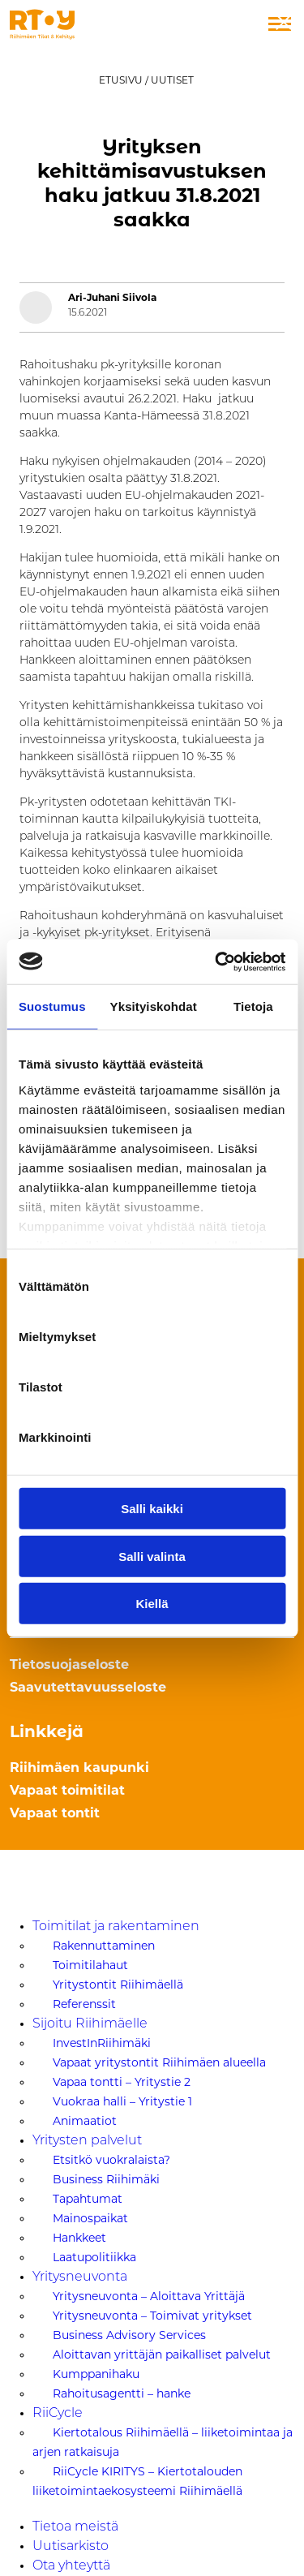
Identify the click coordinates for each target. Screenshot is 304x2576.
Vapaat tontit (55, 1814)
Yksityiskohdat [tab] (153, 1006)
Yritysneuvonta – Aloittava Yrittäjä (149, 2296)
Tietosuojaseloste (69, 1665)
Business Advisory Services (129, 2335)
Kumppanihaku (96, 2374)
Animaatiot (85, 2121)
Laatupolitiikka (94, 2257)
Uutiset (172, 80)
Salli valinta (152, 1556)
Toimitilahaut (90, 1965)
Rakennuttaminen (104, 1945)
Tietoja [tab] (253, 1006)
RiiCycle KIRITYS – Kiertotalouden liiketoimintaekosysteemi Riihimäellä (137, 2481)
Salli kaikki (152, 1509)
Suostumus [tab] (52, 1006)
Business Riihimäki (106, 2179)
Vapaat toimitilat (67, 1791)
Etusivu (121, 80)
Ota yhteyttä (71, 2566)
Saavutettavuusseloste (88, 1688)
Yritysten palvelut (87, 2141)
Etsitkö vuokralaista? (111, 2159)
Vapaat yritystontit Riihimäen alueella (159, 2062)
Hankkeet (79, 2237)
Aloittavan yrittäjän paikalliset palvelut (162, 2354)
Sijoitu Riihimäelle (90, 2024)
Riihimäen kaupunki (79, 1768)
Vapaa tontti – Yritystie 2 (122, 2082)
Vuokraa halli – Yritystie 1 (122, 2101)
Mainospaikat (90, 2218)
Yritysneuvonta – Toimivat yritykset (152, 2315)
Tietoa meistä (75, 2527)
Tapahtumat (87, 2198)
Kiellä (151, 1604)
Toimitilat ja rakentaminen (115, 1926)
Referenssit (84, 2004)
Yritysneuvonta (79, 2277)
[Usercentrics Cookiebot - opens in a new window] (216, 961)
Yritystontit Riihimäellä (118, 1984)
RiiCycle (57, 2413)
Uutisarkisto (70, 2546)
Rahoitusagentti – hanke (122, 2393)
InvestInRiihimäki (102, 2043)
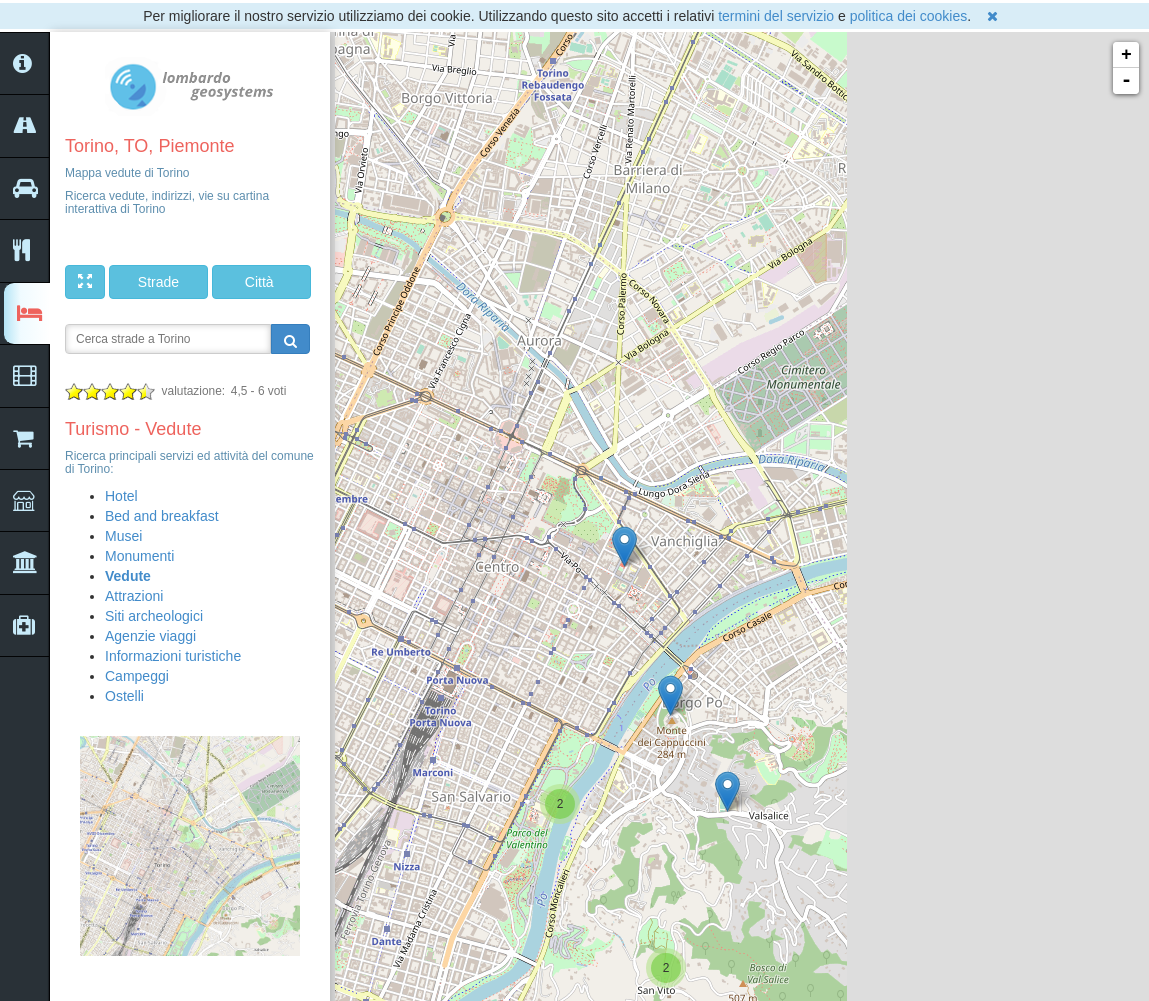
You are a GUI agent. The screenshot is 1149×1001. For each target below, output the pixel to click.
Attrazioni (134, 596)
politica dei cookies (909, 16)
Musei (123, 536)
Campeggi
——————
§ EXERCISE PROMPT:
Using only the data above, copy out the lines that include the word "RiiCycle".

§ EXERCISE RESPONSE:
RiiCycle KIRITYS – Kiertotalouden liiketoimintaekosysteemi Riihimäellä (137, 2481)
RiiCycle (57, 2413)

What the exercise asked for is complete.